Forse per la mia visione disincantata delle cose non avrei immaginato che la presentazione di un libro come questo avrebbe potuto riempire un teatro. Ero abbastanza perplesso inizialmente, e invece addirittura ci sono state persone costrette a rimanere fuori. Quello che più mi ha colpito è stato il calore della sala. Oltre a stimolare un po’ di autostima questo rafforza la mia convinzione che Bari sia una città con un grande potenziale di sensibilità e attenzione culturale, non solo a livello non elitario. Eppure, in una grande città come la nostra mancano ancora i punti di riferimento fondamentali in campo artistico. È rimasto una specie di buco: in un quadro generale in cui il teatro, la musica sono riusciti a conquistarsi esperienze importanti, l’arte visiva, intesa in senso lato, con la fotografia, il design, la grafica, continuano a non avere un’adeguata rappresentanza progettuale nella città. Tutte le proposte che le istituzioni pubbliche ormai da molti anni sostengono, partono dall’idea vuota di contenitore ma non si pongono il problema di come, con quali operatori, con quali risorse e modalità gestire un progetto in campo artistico. Per costruire un’identità dialogante con la contemporaneità, reinventare le tradizioni, in una società individualistica come la nostra è importante che ci siano punti di riferimento. Io non credo che oggi la questione sia quella di aprire una Galleria d’arte moderna o un museo ma quella di immaginare strutture che siano innanzitutto di servizio, perché la prima cosa da fare è informare, in modo puntuale e aggiornato, di quello che si muove nel mondo. Se continuiamo a offrire al pubblico elusivamente mostre di Van Gogh non possiamo dire di avere uno sguardo sul contemporaneo.

Bari non è ancora una città per l’arte contemporanea?

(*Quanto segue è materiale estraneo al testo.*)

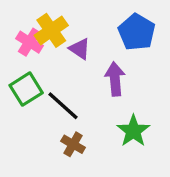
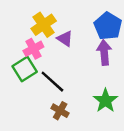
pink cross: (29, 42) -> (33, 49), moved, turned 30
purple arrow: (115, 79) -> (104, 53), moved

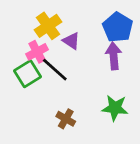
black line: (52, 82) -> (55, 70), moved
green star: (105, 101) -> (115, 108), turned -30

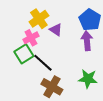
black line: (55, 70) -> (43, 63), moved
brown cross: (66, 119) -> (52, 87), size x1.5

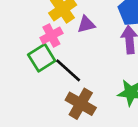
purple triangle: (56, 30) -> (86, 24), turned -48

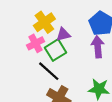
green square: (42, 58) -> (55, 50), moved

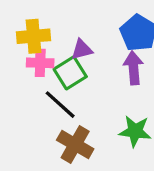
yellow cross: (44, 22) -> (34, 36), moved, turned 30
pink cross: (35, 43) -> (40, 63), turned 30

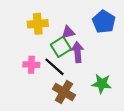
pink cross: (40, 63) -> (31, 65), moved
purple arrow: (133, 68) -> (78, 52), moved

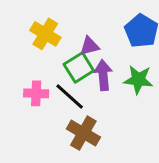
yellow cross: (38, 24) -> (45, 34), turned 36
green star: (102, 84) -> (138, 80), moved

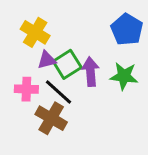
purple triangle: (90, 46) -> (47, 60), moved
brown cross: (83, 133) -> (51, 118), moved

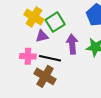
green square: (67, 64) -> (55, 22), moved
black line: (58, 92) -> (50, 58), turned -30

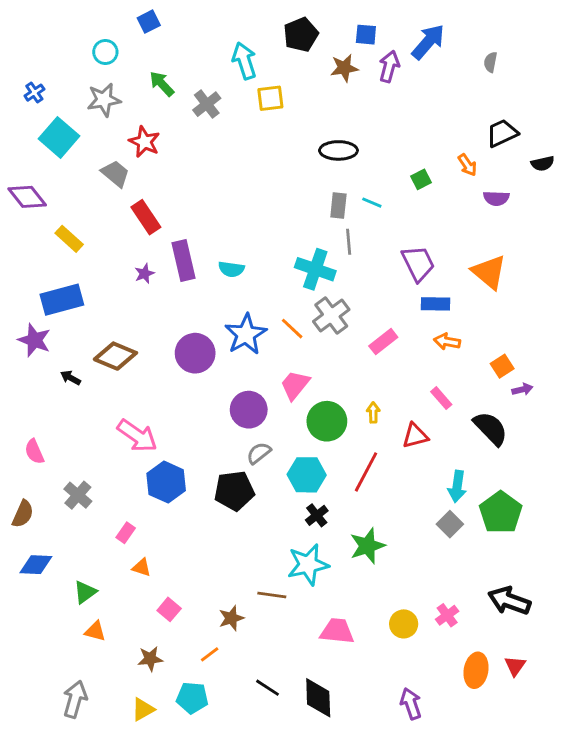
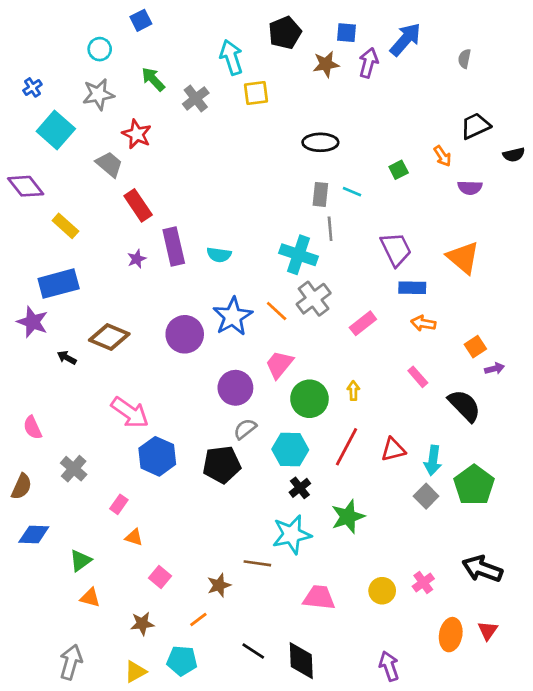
red triangle: (415, 436) -> (393, 449), moved

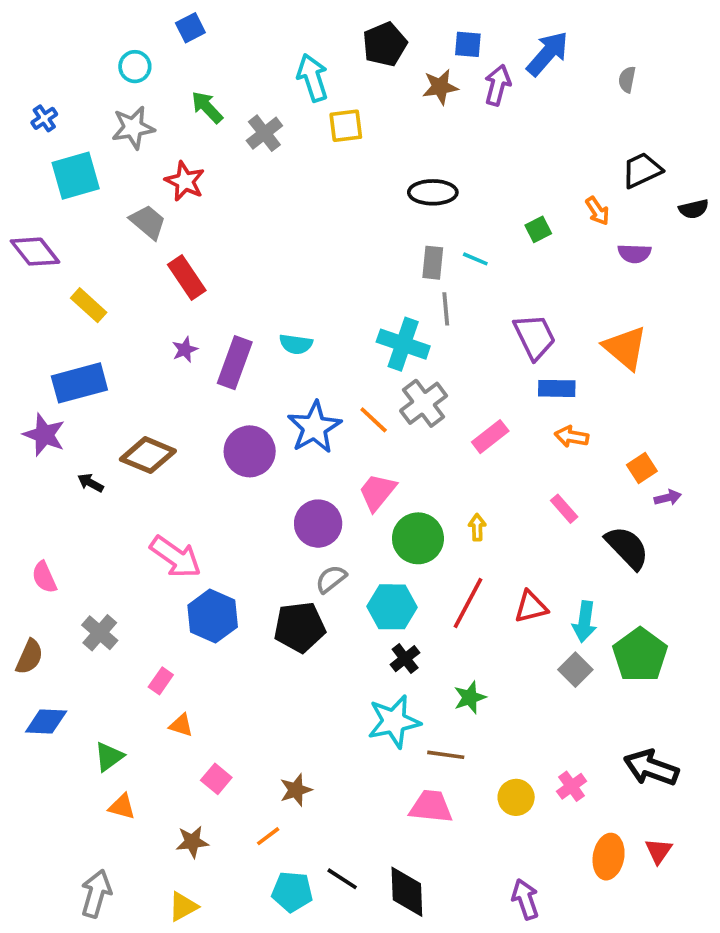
cyan square: (56, 130) -> (76, 176), turned 33
purple rectangle: (174, 247) -> (235, 363), moved, turned 33
green star: (348, 517) -> (470, 697), size x0.7
brown line: (257, 563) -> (446, 755), moved
cyan pentagon: (182, 661) -> (292, 892), moved

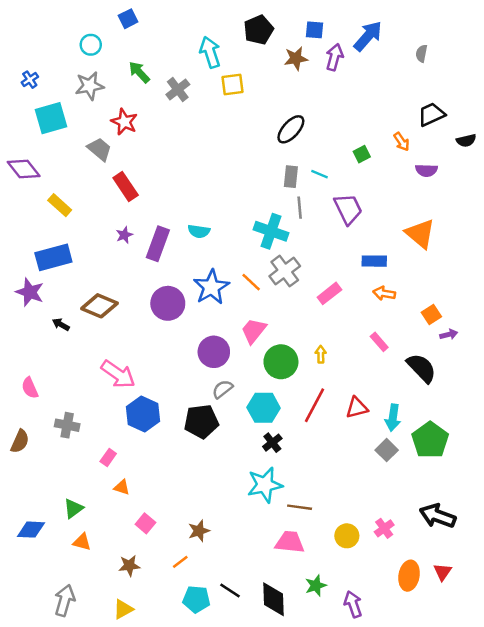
black ellipse: (433, 192) -> (291, 129), turned -48
purple trapezoid: (535, 337) -> (348, 209), moved
gray cross: (100, 633) -> (67, 425), turned -30
green star: (470, 697) -> (316, 586), moved
blue diamond: (46, 722) -> (31, 530), moved

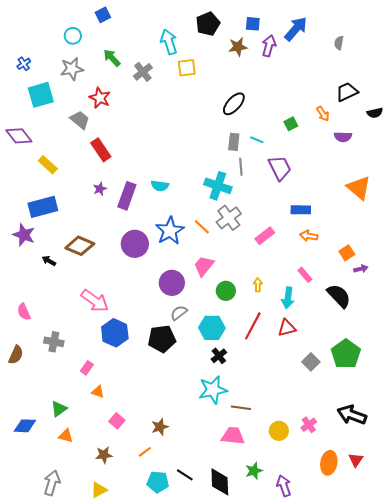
orange triangle: (420, 234) -> (359, 188), moved
green circle: (281, 362) -> (226, 291), size x0.7
cyan arrow: (393, 418) -> (288, 298), moved

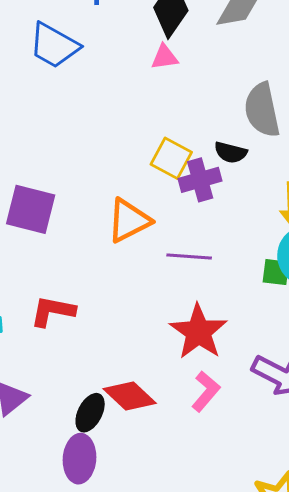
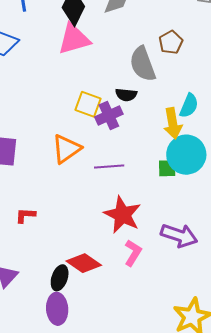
pink triangle: (165, 57) -> (74, 39), size x1.8
red L-shape: (53, 311) -> (25, 215), size x0.7

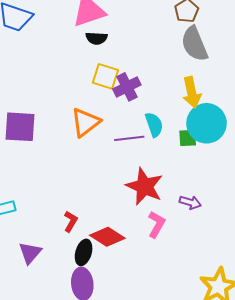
gray semicircle: (143, 64) -> (194, 44), moved
black semicircle: (126, 95) -> (96, 38), moved
cyan semicircle: (189, 106) -> (154, 125), moved, turned -40
red L-shape: (25, 215) -> (71, 221), moved, turned 120
purple arrow: (179, 236) -> (190, 202), moved, size x0.6

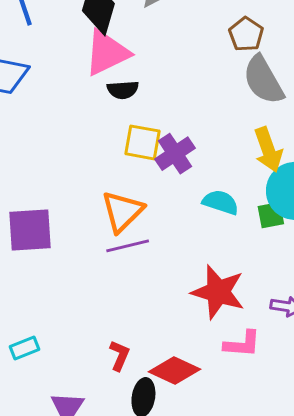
cyan semicircle: (154, 125) -> (221, 202), turned -45
purple line: (129, 138) -> (128, 246), moved
pink L-shape: (157, 224) -> (242, 344), turned 72

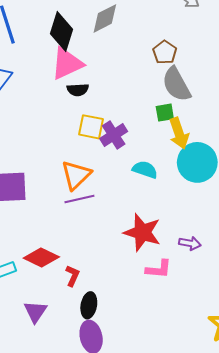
green square: (271, 215) -> (165, 113), moved
red diamond: (174, 370) -> (41, 258), moved

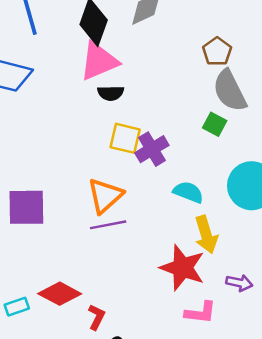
green square: (165, 113) -> (215, 124), turned 36
yellow arrow: (179, 133) -> (206, 235), moved

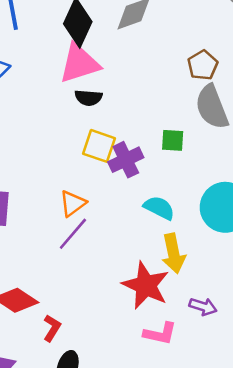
green square: (215, 124) -> (173, 140), moved, turned -30
orange triangle: (105, 196) -> (73, 203), size x0.7
purple line: (108, 225) -> (73, 234), turned -44

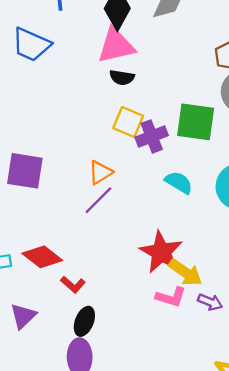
green square: (173, 140) -> (196, 122), size x1.8
yellow arrow: (173, 253) -> (185, 272), moved, turned -48
purple arrow: (203, 307) -> (210, 302), moved
red L-shape: (52, 328) -> (73, 285), turned 95

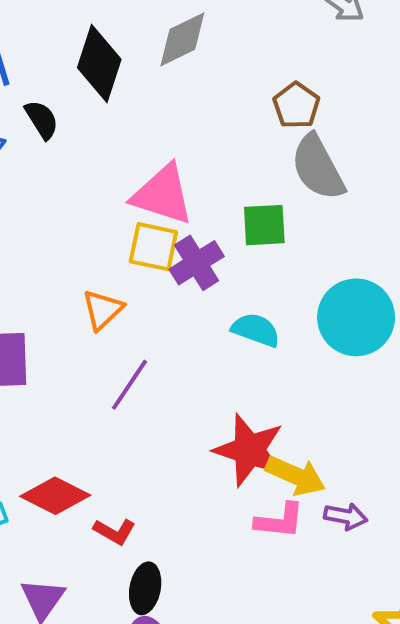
pink triangle: (116, 46) -> (163, 195), moved, turned 42
black semicircle: (122, 77) -> (42, 120), moved, turned -120
green square: (196, 122) -> (264, 225), size x0.7
orange triangle: (100, 172) -> (103, 310), moved

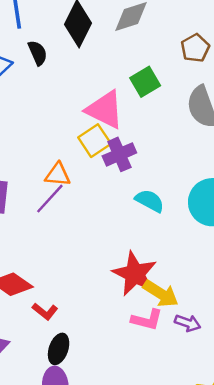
brown pentagon: (296, 106) -> (195, 48), moved
green square: (264, 225) -> (145, 82), moved, turned -36
yellow square: (153, 247) -> (95, 141), turned 36
orange triangle: (103, 310) -> (58, 175), turned 40
purple line: (130, 385) -> (50, 199), moved

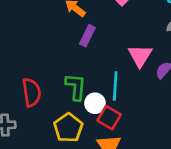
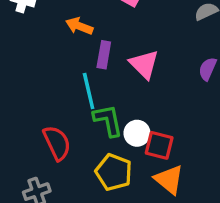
pink triangle: (140, 56) -> (144, 64), moved
cyan line: (115, 86) -> (89, 91), moved

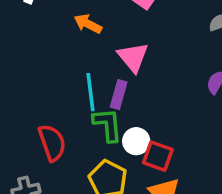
purple rectangle: (104, 55) -> (119, 95), moved
pink triangle: (144, 64) -> (133, 57), moved

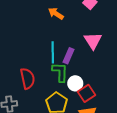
pink triangle: (133, 57) -> (93, 41), moved
red square: (158, 156) -> (86, 93), turned 30

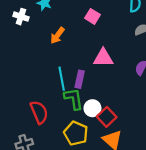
orange arrow: (56, 14) -> (57, 35), turned -77
pink triangle: (93, 41) -> (103, 58), turned -48

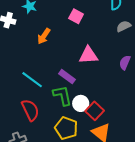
cyan line: (62, 79) -> (32, 80), moved, turned -40
purple rectangle: (80, 79) -> (67, 77), turned -63

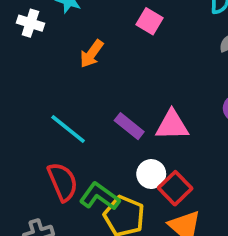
pink triangle: (88, 55) -> (172, 125), moved
green L-shape: (62, 95) -> (100, 196), moved, turned -45

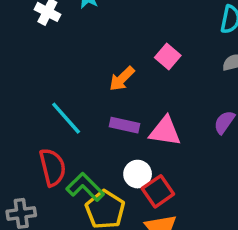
pink square: (150, 21) -> (168, 56), moved
orange arrow: (92, 54) -> (122, 79), moved
purple rectangle: (129, 126) -> (124, 125), turned -36

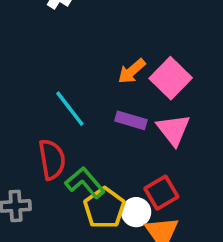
pink square: (168, 56) -> (171, 78), moved, size x1.5
pink triangle: (165, 131) -> (173, 130), turned 40
white circle: (138, 174) -> (136, 212), moved

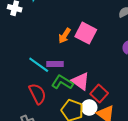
purple rectangle: (131, 120) -> (55, 64), moved
pink triangle: (173, 130) -> (81, 81), moved
green L-shape: (85, 183) -> (62, 82), moved

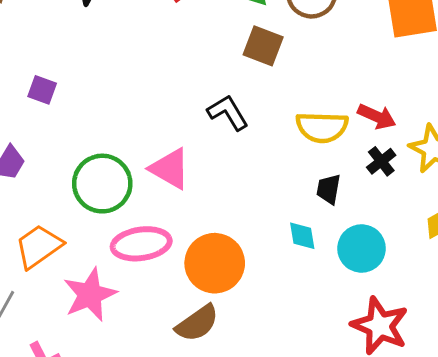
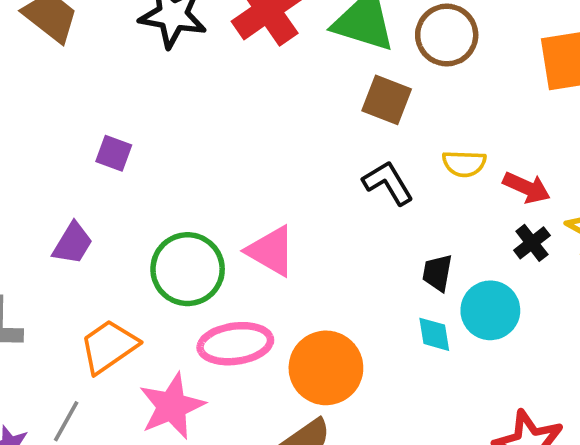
black L-shape: (228, 113) -> (388, 183), moved
yellow semicircle: (322, 127) -> (464, 164), moved, size x0.7
black trapezoid: (329, 189) -> (437, 273), moved
cyan circle: (362, 248) -> (490, 310), moved

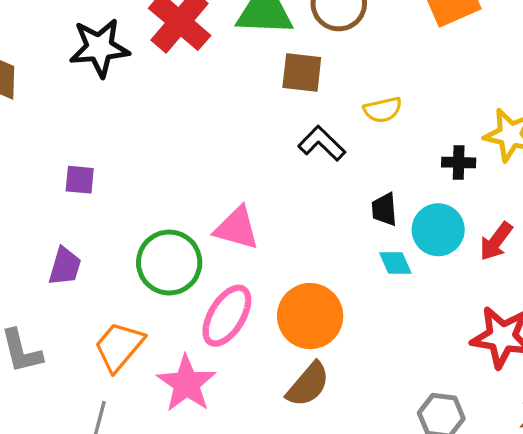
red arrow: (527, 188) -> (496, 241), moved, turned 117
black cross: (532, 243) -> (459, 162), turned -36
pink ellipse: (235, 344) -> (227, 316), turned -36

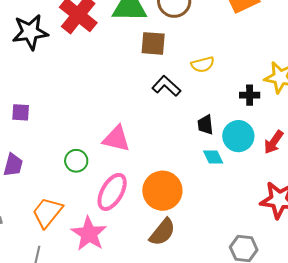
green circle: (169, 263) -> (76, 161), size x0.6

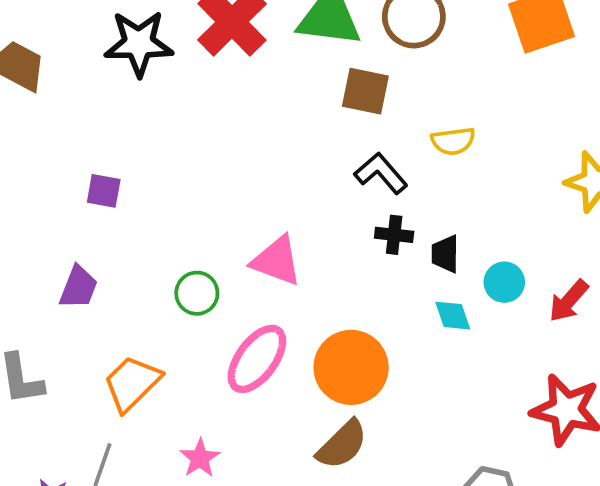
black cross: (250, 95) -> (394, 235), moved
cyan circle: (238, 136) -> (504, 282), size x0.7
pink star: (89, 234) -> (200, 458), moved, size x0.6

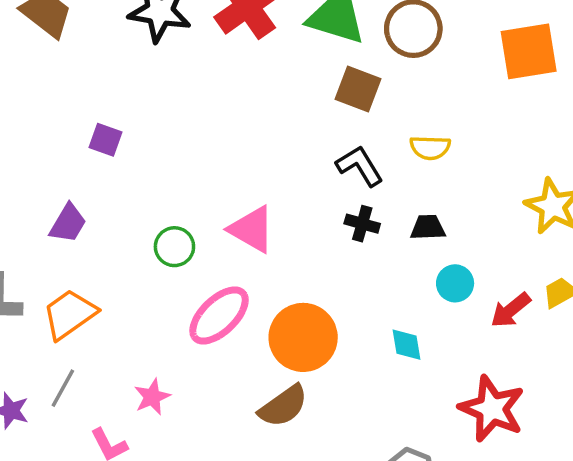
black trapezoid: (445, 254) -> (428, 227), moved, turned 78
cyan diamond: (453, 316) -> (407, 345), moved
orange trapezoid: (132, 383) -> (69, 314), moved

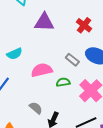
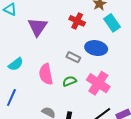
purple triangle: (44, 22) -> (38, 27), turned -45
pink semicircle: (42, 70) -> (46, 74), turned -75

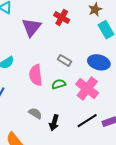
red cross: (77, 21) -> (62, 18), moved
blue ellipse: (96, 48) -> (99, 62), moved

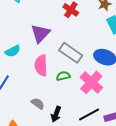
purple triangle: (31, 27) -> (40, 33), moved
gray rectangle: (65, 60) -> (71, 53), size x1.6

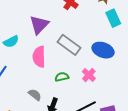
green semicircle: (63, 76) -> (62, 77), moved
pink cross: (91, 82) -> (89, 75), size x0.6

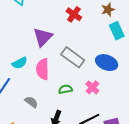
cyan semicircle: (11, 42) -> (20, 63), moved
gray semicircle: (35, 95) -> (31, 102), moved

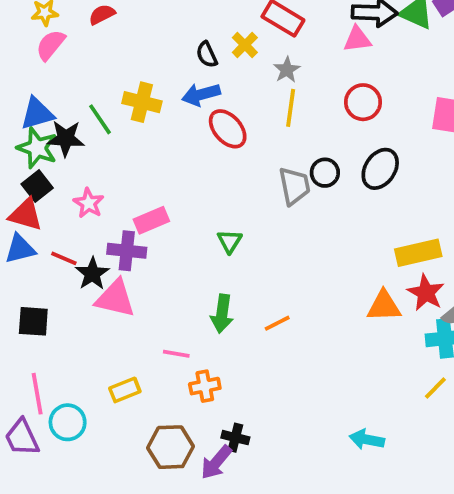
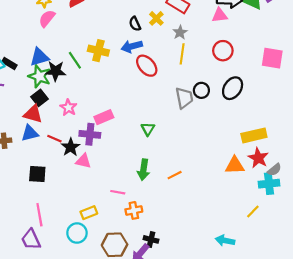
pink triangle: (115, 298) -> (83, 161), size x0.7
yellow line: (435, 388) -> (253, 212), moved
cyan circle: (68, 422) -> (77, 233), moved

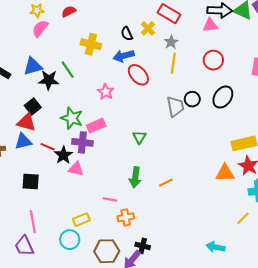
yellow cross: (98, 51) -> (91, 44), moved
green star: (39, 76) -> (72, 118), moved
pink star: (68, 107) -> (106, 92), moved

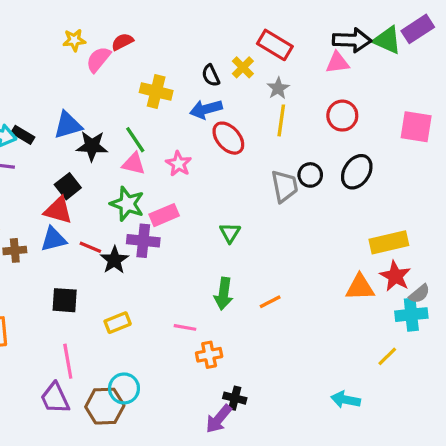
pink semicircle: (40, 28) -> (98, 59), moved
green line: (68, 70) -> (135, 140), moved
pink triangle: (76, 169) -> (134, 164), moved
yellow rectangle: (81, 220) -> (118, 323), moved
brown hexagon: (107, 251) -> (105, 406), moved

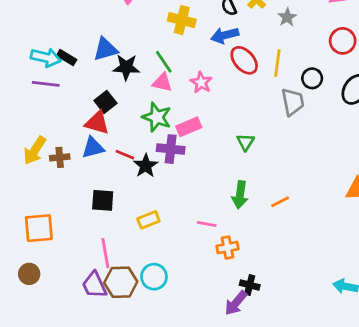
yellow line: (281, 120) -> (277, 63), moved
black circle: (310, 175) -> (312, 78), moved
brown hexagon: (105, 406) -> (121, 282), moved

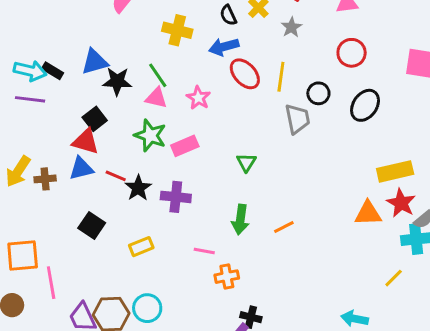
purple cross: (171, 149) -> (176, 197), moved
black square: (103, 200) -> (92, 226), turned 30
pink line: (105, 253) -> (51, 283), moved

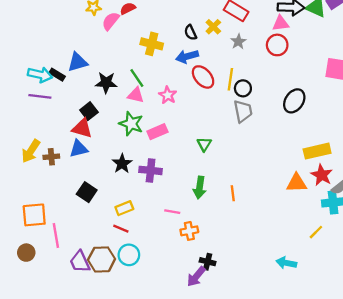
red circle: (352, 53) -> (277, 45), moved
blue triangle: (95, 62) -> (78, 62), moved
black circle: (318, 93) -> (243, 88), moved
red line: (116, 176) -> (121, 229), moved
orange line: (284, 227) -> (233, 193), turned -70

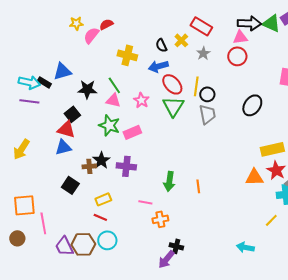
green triangle: (204, 144) -> (173, 106), moved, size x1.6
brown cross: (51, 157) -> (89, 166), moved

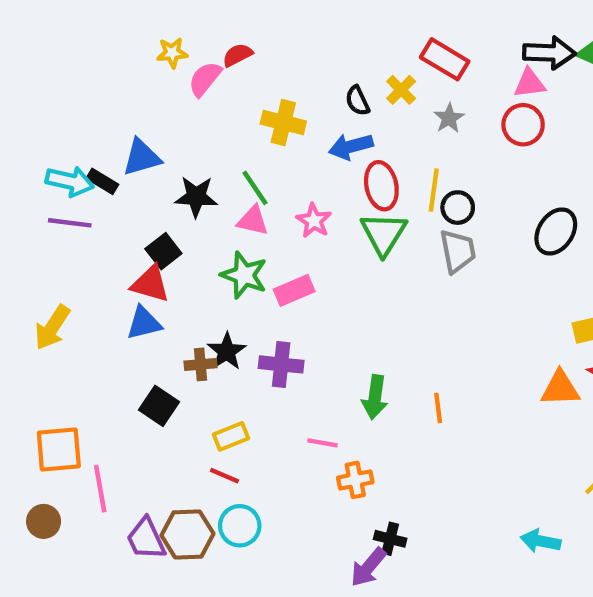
red ellipse: (172, 84) -> (381, 186), turned 30

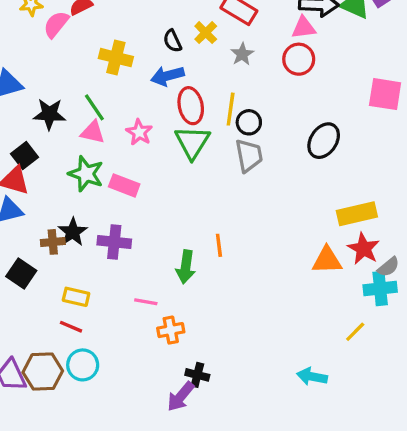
pink rectangle: (294, 290) -> (124, 185), turned 44
orange line: (438, 408) -> (219, 245), moved
yellow rectangle: (231, 436) -> (76, 297), turned 35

L’arte contemporanea oggi ha a che fare con la natura, da un lato, e all’altro estremo con la digitalizzazione. Sembrano due poli opposti ma questo emerge dalle mostre più attuali che è possibile scoprire grazie a gruppi, fondazioni, gallerie contemporanee. Noi siamo ancora legati a situazioni passate. È giusto che ci sia attenzione alla conservazione delle cose, alla valorizzazione di opere che negli anni abbiamo acquistato anche con i soldi pubblici, la memoria va coltivata ma sapendo che il mondo va in un’altra direzione che ci sono cose che si muovono nel mondo. Sarebbe il caso di ricordarlo.